A guerra no Oriente Médio, que envolve diretamente o Irã e já dura três dias, acende um alerta no Brasil e, principalmente, na Bahia. Especialistas avisam que o aumento do preço do petróleo no mundo pode fazer o valor da gasolina subir nos postos baianos.
Entenda o que está acontecendo
Desde o último sábado (28), os Estados Unidos (EUA) e Israel iniciaram uma série de ataques contra o Irã. Com o lançamento de mísseis, ameaças a civis e ataques a líderes políticos, o cenário virou rapidamente uma crise humanitária e diplomática em nível global.
Essa escalada de conflitos já resultou na morte do líder supremo iraniano, Ali Khamenei, de 86 anos, e outros líderes. Os EUA, sob o comando de Donald Trump, afirmam que o objetivo é “destruir o programa nuclear iraniano”, em uma operação que o Pentágono chamou de “Fúria Épica”. O Irã, por sua vez, já declarou que não tem intenção de negociar com os Estados Unidos.
Impactos imediatos na economia brasileira
A tensão fez os preços do petróleo e do gás dispararem. O dólar também sentiu o impacto, subindo 1,32% e chegando a R$ 5,2013 nesta segunda-feira (2). O Ibovespa, principal índice da bolsa brasileira, registrou uma queda de 0,07%.
Em um curto prazo, o que se espera é que essa situação pressione o preço dos combustíveis. O economista Cleiton Silva explica a dinâmica:
“O que a gente sabe agora é que o preço do petróleo está para cima e é possível que nas próximas duas ou três semanas, ele continue no patamar alto em relação, por exemplo, a janeiro e fevereiro. Petróleo para cima, acompanhado de conflitos e tensões geopolíticas, gera um fortalecimento no dólar, que também encontra-se valorizado, gera um impacto inflacionário aqui no Brasil. Esse cenário deve pressionar o preço dos combustíveis.”
O aumento deve chegar aos seguintes produtos, derivados do petróleo ou que são afetados pela demanda:
- Diesel
- Gasolina
- Etanol (mesmo não sendo derivado do petróleo, a demanda pode aumentar como substituto da gasolina)
- Gás de cozinha (GLP)
Quando o preço do petróleo internacional sobe e o dólar se valoriza (o câmbio), essa combinação pressiona o valor final que chega ao consumidor nas bombas.
Bahia: uma vulnerabilidade maior
Para a Superintendência de Estudos Econômicos e Sociais da Bahia (SEI), os efeitos para a economia baiana podem ser mais sérios. Um dos motivos é a possível dificuldade no Estreito de Ormuz, um canal marítimo por onde passa cerca de 20% do petróleo mundial.
Além disso, o estado pode sentir:
- Aumento no preço do petróleo e combustíveis.

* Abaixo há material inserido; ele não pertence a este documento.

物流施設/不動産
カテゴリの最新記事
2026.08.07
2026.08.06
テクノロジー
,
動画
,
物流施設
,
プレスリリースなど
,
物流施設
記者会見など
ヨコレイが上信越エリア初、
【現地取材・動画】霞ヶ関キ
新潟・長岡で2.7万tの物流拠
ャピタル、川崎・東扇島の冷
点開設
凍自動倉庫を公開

- Inflação em alimentos e fertilizantes.
- Instabilidade no Comércio Exterior.
A SEI detalha que, como a Bahia depende muito do transporte rodoviário, a alta dos combustíveis vai aumentar o preço das passagens, o custo do frete e o encarecimento na distribuição de alimentos. “A inflação deverá se refletir no aumento do gás de cozinha, alimentos básicos, e consequente um maior comprometimento do orçamento das famílias”, apontou a superintendência.

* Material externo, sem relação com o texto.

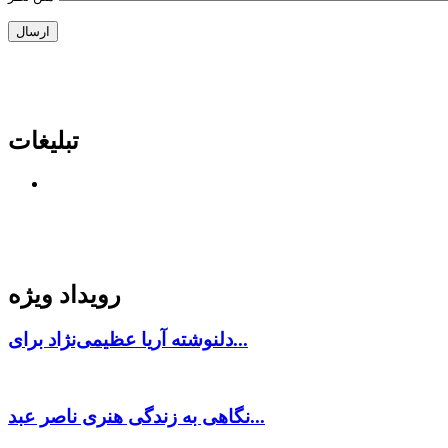
تبلیغات
رویداد ویژه
دلنوشته آریا عظیمی‌نژاد برای...
نگاهی به زندگی هنری ناصر عبد...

Mesmo que as relações comerciais da Bahia com o Oriente Médio não sejam muito expressivas (as exportações representaram apenas 2% e as importações 3% em 2025), o estado importa fertilizantes (35%) e plásticos (25%) dessa região. A alta dos fertilizantes pode trazer dificuldades para o setor agrícola baiano.
O outro lado da moeda para o Brasil
Apesar dos desafios, o Brasil, por ser um grande exportador de commodities como o petróleo, pode ter alguns benefícios. O economista Cleiton Silva explica que o dólar mais caro pode aumentar as receitas com exportações, especialmente na agricultura.
“Por esse lado, eu não vejo ameaças significativas para o setor agro. No cenário de câmbio mais desvalorizado, ou seja, dólar mais caro e petróleo mais caro, os exportadores vão conseguir vender a mesma quantidade de tonelada de soja, milho, algodão que o vale para fora, ganhando mais receita em reais porque o dólar está mais caro.”
A Petrobras, segundo nota enviada ao Portal A TARDE, informou que tem rotas alternativas e segurança nas suas operações, sem risco de interrupção nas importações e exportações. Seus fluxos são, em sua maioria, fora da região de conflito.
Cautela é a palavra-chave
O especialista alerta que o Brasil não tem como influenciar o cenário geopolítico. Por isso, o país precisa agir com cautela e focar no “dever de casa”, aproveitando a alta das commodities para aumentar sua arrecadação, como fez em 2003.